This script started out as a project to figure out how to automate Excel web queries in PowerShell, so MS Excel is a prerequisite for this script.  If you have Excel, but have never used query tables, it is accessible by going to the Data tab, and then choosing “From Web”.  An overview from TechRepublic is here.  Web Queries have been around since Excel 2000, but I think it is a pretty obscure feature.

I was hoping to use the functionality for an internal project which had failed to work satisfactorily with any of the standard ways of pulling down web pages.  When I began to automate Excel in PowerShell, I found that things which I had mastered in VbScript were actually a bit harder in PowerShell.  This script shows the techniques of how to force Excel to close, and how to use SaveAs a CSV file.

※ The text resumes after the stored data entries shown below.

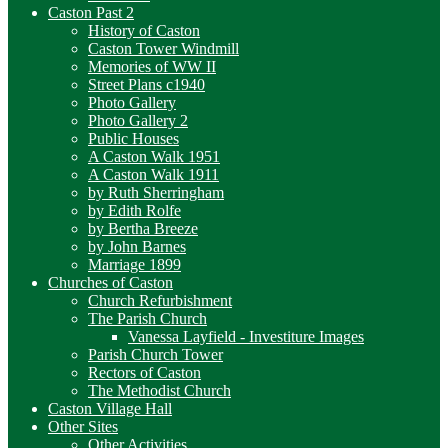
Caston Past 2
History of Caston
Caston Tower Windmill
Memories of WW II
Street Plans c1940
Photo Gallery
Photo Gallery 2
Public Houses
A Caston Walk 1951
A Caston Walk 1911
by Ruth Sherringham
by Edith Rolfe
by Bertha Breeze
by John Barnes
Marriage 1899
Churches of Caston
Church Refurbishment
The Parish Church
Vanessa Layfield - Investiture Images
Parish Church Tower
Rectors of Caston
The Methodist Church
Caston Village Hall
Other Sites
Other Activities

Using a Web Query did not work for my internal project either, and this languished in my half-written pile for some time.  Earlier in the week, I had to stay late at the office while waiting for an appointment and decided to take the time to make something practical of what I had worked on.

Holidays can be a difficult to work with when calculating workdays.  I use TimeAndDate.com, which not only pulled off a most excellent domain name, but also is a very good resource for time and date information.  I urge you to visit this page often, especially if you plan to use this script which takes holiday data from them. They have put the data in a very friendly format for web queries; go to the website at http://www.timeanddate.com/holidays/ to see the countries available and their URLs.  Visit the URL for your country to see what sort of data is available from the website.

Get-Holidays.ps1 begins by getting a list of already open Excel process IDs and saves them.  It then opens Excel, does the web query and saves the results as a randomly named CSV file.  I try to close Excel gracefully, then delete the Excel PID which was not open when the script started.  The Import-CSV is used to import the data. (Yes, I know I could have collected it from the spreadsheet directly).  The temporary file is deleted.  The data is manipulated so that the text dates become date objects, and some of the fields are renamed.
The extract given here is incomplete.